▸ **EXERCISE BRIEF**: Each entry below must come back exactly as written, without its pictures.

Dataset entries
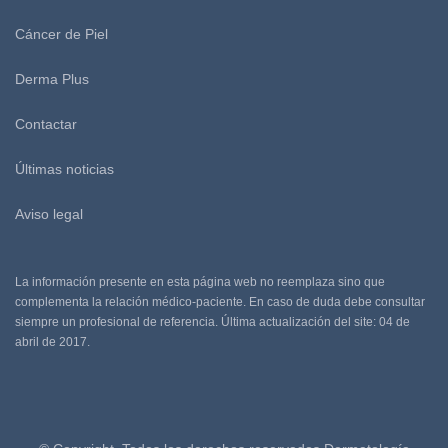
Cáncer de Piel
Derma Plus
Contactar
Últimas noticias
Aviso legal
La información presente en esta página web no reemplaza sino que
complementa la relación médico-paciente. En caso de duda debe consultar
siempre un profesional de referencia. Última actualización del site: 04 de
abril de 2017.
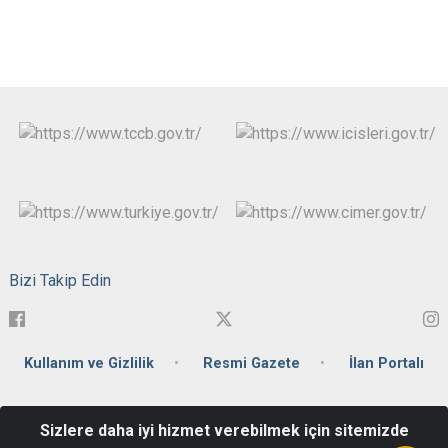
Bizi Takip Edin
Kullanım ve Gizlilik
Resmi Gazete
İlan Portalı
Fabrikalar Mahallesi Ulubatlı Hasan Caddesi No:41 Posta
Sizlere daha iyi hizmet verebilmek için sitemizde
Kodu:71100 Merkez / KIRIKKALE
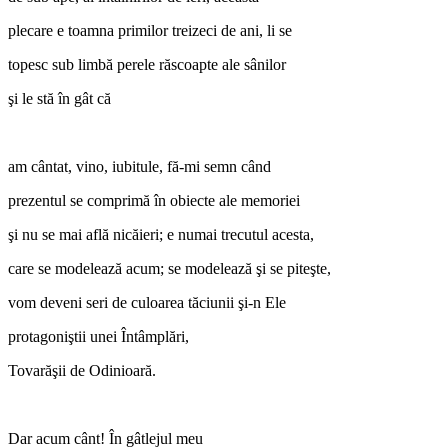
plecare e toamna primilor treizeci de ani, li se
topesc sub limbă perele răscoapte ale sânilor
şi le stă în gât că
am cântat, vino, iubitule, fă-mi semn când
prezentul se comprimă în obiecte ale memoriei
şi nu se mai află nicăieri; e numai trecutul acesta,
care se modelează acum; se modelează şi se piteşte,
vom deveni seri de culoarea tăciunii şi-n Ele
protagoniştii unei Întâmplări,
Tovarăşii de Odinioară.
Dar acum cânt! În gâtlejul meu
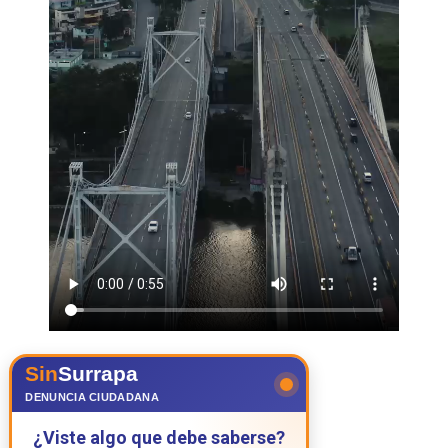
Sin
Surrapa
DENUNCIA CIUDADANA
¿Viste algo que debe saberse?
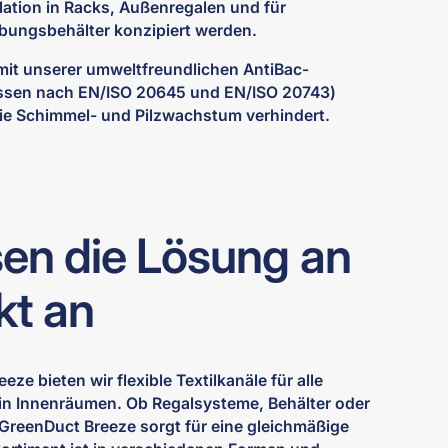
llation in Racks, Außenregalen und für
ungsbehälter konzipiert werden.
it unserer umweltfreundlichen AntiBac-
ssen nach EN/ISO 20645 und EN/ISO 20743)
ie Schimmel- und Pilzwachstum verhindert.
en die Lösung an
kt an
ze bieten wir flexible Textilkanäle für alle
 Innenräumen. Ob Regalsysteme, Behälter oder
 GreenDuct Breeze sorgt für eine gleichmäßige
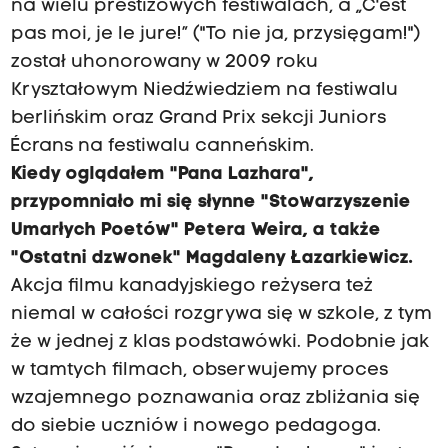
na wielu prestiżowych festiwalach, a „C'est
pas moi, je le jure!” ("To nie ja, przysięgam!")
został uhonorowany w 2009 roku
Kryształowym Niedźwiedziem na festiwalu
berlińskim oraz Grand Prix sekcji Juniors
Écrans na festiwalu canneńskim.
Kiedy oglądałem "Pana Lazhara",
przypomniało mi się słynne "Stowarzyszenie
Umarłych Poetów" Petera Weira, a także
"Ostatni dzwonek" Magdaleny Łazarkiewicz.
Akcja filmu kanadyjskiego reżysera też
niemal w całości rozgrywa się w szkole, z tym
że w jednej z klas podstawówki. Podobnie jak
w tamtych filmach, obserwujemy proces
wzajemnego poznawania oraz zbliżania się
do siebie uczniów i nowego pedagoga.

▸ **SOLUTION FOR THIS PROBLEM**:
Cáncer de Piel
Derma Plus
Contactar
Últimas noticias
Aviso legal
La información presente en esta página web no reemplaza sino que
complementa la relación médico-paciente. En caso de duda debe consultar
siempre un profesional de referencia. Última actualización del site: 04 de
abril de 2017.
Bizi Takip Edin
Kullanım ve Gizlilik
Resmi Gazete
İlan Portalı
Fabrikalar Mahallesi Ulubatlı Hasan Caddesi No:41 Posta
Sizlere daha iyi hizmet verebilmek için sitemizde
Kodu:71100 Merkez / KIRIKKALE
plecare e toamna primilor treizeci de ani, li se
topesc sub limbă perele răscoapte ale sânilor
şi le stă în gât că
am cântat, vino, iubitule, fă-mi semn când
prezentul se comprimă în obiecte ale memoriei
şi nu se mai află nicăieri; e numai trecutul acesta,
care se modelează acum; se modelează şi se piteşte,
vom deveni seri de culoarea tăciunii şi-n Ele
protagoniştii unei Întâmplări,
Tovarăşii de Odinioară.
Dar acum cânt! În gâtlejul meu
Sin
Surrapa
DENUNCIA CIUDADANA
¿Viste algo que debe saberse?
llation in Racks, Außenregalen und für
ungsbehälter konzipiert werden.
it unserer umweltfreundlichen AntiBac-
ssen nach EN/ISO 20645 und EN/ISO 20743)
ie Schimmel- und Pilzwachstum verhindert.
en die Lösung an
kt an
ze bieten wir flexible Textilkanäle für alle
 Innenräumen. Ob Regalsysteme, Behälter oder
 GreenDuct Breeze sorgt für eine gleichmäßige
na wielu prestiżowych festiwalach, a „C'est
pas moi, je le jure!” ("To nie ja, przysięgam!")
został uhonorowany w 2009 roku
Kryształowym Niedźwiedziem na festiwalu
berlińskim oraz Grand Prix sekcji Juniors
Écrans na festiwalu canneńskim.
Kiedy oglądałem "Pana Lazhara",
przypomniało mi się słynne "Stowarzyszenie
Umarłych Poetów" Petera Weira, a także
"Ostatni dzwonek" Magdaleny Łazarkiewicz.
Akcja filmu kanadyjskiego reżysera też
niemal w całości rozgrywa się w szkole, z tym
że w jednej z klas podstawówki. Podobnie jak
w tamtych filmach, obserwujemy proces
wzajemnego poznawania oraz zbliżania się
do siebie uczniów i nowego pedagoga.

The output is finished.